A short while later a few police cars show up and they get out and start talking calmly to the women. Well she was shouting at them, refusing to leave and calling them every name in the book. The officers took it all in stride. At that point I'm sure she could have been charged with trespass, disturbing the peace, probably a few other things. If they did that, I think as soon as they touched her we would have had one of those 50k assaults on police officers you mentioned.
But that's not how they handled it. They spent a little time talking her down. She eventually got in her car and left. My wife and I were joking around with the police officers after the fact about the whole event. This result was likely the best result for society. They could have considered themselves "law enforcement" but instead I think they mostly considered themselves there to keep the peace and only move to the more serious tactics if given no other choice. It was an impressive display.
The officer in the first example could have gone that route. Yeah the citizen was kind of a d!ck, but I can tell you as a "normal" citizen, there are d!cks out there that I've had to deal with and for the most part if you ignore the d!ckishness and don't take it personal you can do your business and move on. Under the "law enforcement" mindset, police don't have to take the d!ckishness and I think the temptation is there not to and that’s likely what happened in the first video. That normally leads to escalating, sometimes then arrest, and sometimes then resisting arrest. It all spirals in a downward trajectory. The thought process that the first duty of police is to "enforce the law" instead of protecting citizens and then property is at the heart of the disconnect that I see (in general) between the policing industry and what the public expects it to be.

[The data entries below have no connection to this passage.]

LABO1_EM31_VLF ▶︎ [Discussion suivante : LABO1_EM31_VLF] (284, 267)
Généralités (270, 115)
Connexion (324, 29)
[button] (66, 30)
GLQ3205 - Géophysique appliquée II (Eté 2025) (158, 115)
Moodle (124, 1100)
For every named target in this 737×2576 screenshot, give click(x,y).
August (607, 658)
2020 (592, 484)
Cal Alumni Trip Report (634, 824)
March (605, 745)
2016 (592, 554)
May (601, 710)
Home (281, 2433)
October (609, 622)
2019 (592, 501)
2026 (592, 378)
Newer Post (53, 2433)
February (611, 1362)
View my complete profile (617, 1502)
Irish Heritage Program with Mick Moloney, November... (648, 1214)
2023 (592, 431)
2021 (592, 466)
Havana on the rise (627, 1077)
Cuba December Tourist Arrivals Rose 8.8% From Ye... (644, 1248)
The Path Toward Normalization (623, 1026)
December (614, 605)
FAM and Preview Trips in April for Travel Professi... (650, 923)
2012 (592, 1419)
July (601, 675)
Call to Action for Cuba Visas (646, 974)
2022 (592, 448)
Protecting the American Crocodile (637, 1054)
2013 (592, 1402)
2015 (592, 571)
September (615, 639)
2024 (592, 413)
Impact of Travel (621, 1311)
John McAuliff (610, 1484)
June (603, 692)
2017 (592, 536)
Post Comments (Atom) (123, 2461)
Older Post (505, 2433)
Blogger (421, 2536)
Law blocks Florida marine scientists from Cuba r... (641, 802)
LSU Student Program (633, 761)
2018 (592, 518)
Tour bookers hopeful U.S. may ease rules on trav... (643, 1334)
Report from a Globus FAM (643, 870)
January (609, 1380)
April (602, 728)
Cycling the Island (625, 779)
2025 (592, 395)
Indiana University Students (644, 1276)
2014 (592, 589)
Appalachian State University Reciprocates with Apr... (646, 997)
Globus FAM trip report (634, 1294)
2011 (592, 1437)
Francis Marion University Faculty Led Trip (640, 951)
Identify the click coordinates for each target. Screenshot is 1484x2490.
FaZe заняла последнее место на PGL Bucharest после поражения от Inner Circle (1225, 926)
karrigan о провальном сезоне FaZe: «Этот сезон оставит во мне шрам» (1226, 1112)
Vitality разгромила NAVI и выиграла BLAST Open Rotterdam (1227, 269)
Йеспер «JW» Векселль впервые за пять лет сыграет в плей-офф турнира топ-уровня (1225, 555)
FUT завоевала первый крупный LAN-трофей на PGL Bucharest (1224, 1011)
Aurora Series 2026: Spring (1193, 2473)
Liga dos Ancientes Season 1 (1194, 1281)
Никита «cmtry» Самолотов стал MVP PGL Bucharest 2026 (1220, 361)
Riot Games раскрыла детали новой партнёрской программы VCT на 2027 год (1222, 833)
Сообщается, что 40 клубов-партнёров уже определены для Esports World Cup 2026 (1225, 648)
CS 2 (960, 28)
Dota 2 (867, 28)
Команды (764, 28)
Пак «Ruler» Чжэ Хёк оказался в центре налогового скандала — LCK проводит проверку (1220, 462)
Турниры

The underlying understood mission of an organization is a large factor in driving culture and behavior. If police feel their mission is primarily law enforcement, well that's what we are going to get.
(0)
(0)
Yeah, I keep seeing de-fund the police. What would that accomplish? Who would you then call if your house is being robbed or you see someone driving drunk? Humm.....I do think some more training needs to happen, but de-funding them no that's not the right answer.